Task to complete
Go through the records below and return each line that has "Sachs" in it.
*** Opening of Exercise material ***
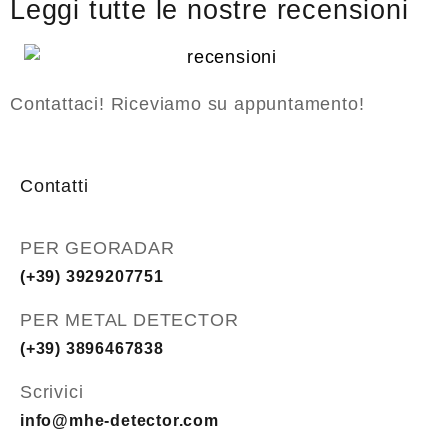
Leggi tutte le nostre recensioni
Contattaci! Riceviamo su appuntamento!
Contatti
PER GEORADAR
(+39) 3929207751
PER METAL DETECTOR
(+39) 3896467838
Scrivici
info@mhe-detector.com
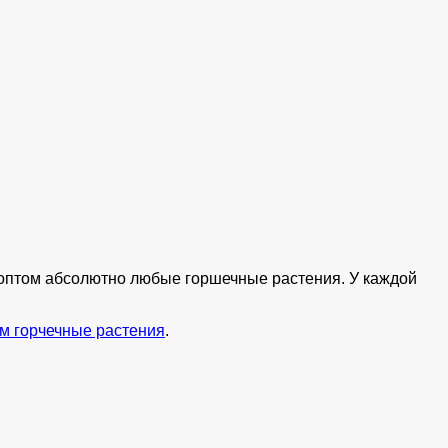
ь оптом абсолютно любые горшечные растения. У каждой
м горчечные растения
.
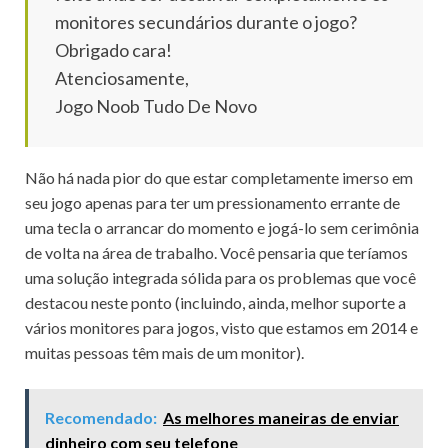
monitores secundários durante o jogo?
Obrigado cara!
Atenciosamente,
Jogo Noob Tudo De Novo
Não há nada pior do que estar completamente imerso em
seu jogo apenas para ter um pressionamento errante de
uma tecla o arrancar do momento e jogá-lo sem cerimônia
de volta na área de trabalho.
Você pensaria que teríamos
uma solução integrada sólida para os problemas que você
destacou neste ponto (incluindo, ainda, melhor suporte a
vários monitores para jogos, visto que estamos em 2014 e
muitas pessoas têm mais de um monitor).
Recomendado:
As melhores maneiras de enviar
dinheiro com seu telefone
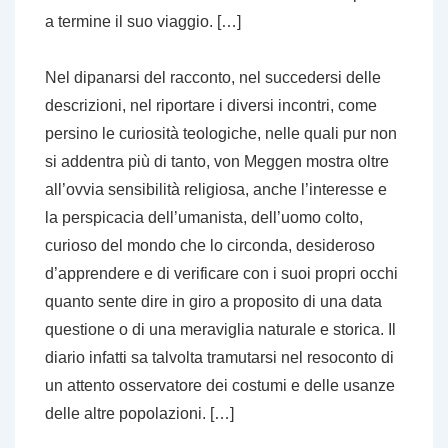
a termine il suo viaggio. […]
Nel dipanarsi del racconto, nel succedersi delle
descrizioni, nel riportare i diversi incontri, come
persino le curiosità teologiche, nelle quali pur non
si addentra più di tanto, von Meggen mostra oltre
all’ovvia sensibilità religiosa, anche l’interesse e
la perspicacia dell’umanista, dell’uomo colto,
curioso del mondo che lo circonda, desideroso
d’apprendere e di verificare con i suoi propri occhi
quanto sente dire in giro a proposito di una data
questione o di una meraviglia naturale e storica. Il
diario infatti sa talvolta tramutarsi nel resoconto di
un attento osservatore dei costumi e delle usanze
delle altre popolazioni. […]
*** Close of Exercise material ***
*** Opening of Exercise material ***
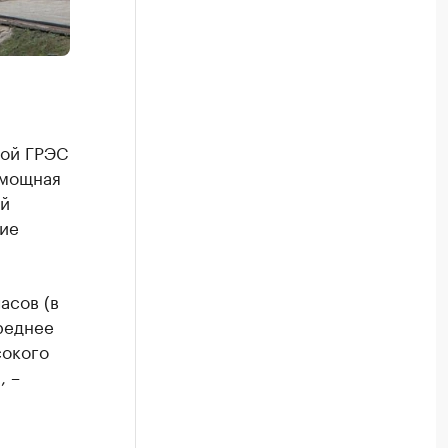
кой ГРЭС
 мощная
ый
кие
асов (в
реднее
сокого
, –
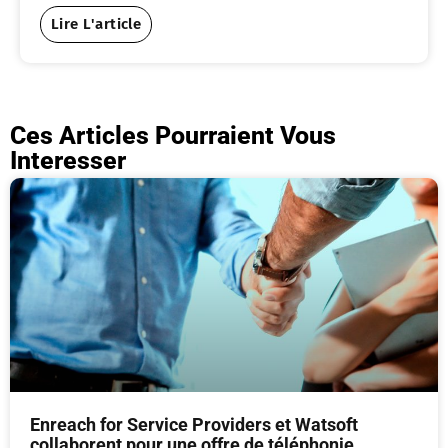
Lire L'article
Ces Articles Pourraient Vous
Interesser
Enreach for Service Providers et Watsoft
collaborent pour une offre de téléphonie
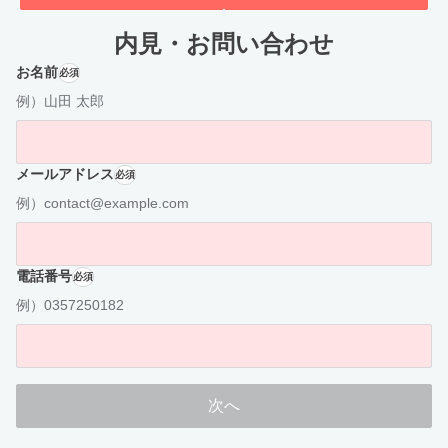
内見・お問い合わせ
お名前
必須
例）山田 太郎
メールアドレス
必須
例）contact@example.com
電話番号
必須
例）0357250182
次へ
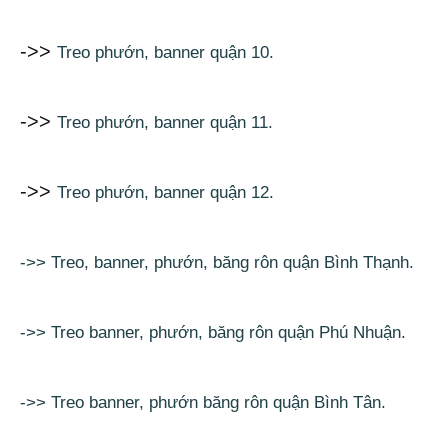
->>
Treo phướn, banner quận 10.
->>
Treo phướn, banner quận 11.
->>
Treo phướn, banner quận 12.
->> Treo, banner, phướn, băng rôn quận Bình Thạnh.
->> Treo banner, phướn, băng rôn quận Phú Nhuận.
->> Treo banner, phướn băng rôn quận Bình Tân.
*** Close of Exercise material ***
*** Opening of Exercise material ***
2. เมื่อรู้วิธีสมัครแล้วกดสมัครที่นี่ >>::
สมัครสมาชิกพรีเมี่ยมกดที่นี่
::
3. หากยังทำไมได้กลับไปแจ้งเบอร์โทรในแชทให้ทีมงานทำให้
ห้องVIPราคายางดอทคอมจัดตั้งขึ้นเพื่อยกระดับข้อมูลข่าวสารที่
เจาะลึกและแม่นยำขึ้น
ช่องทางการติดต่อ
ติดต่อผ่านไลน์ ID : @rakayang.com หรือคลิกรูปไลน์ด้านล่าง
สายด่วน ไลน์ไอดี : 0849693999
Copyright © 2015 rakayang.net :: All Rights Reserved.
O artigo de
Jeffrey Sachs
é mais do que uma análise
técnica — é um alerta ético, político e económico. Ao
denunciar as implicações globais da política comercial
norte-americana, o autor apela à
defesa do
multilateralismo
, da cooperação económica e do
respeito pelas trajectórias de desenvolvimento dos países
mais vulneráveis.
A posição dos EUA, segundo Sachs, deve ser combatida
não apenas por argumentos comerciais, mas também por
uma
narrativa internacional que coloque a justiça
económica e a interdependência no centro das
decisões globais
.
*** Close of Exercise material ***
Response
Jeffrey Sachs
A posição dos EUA, segundo Sachs, deve ser combatida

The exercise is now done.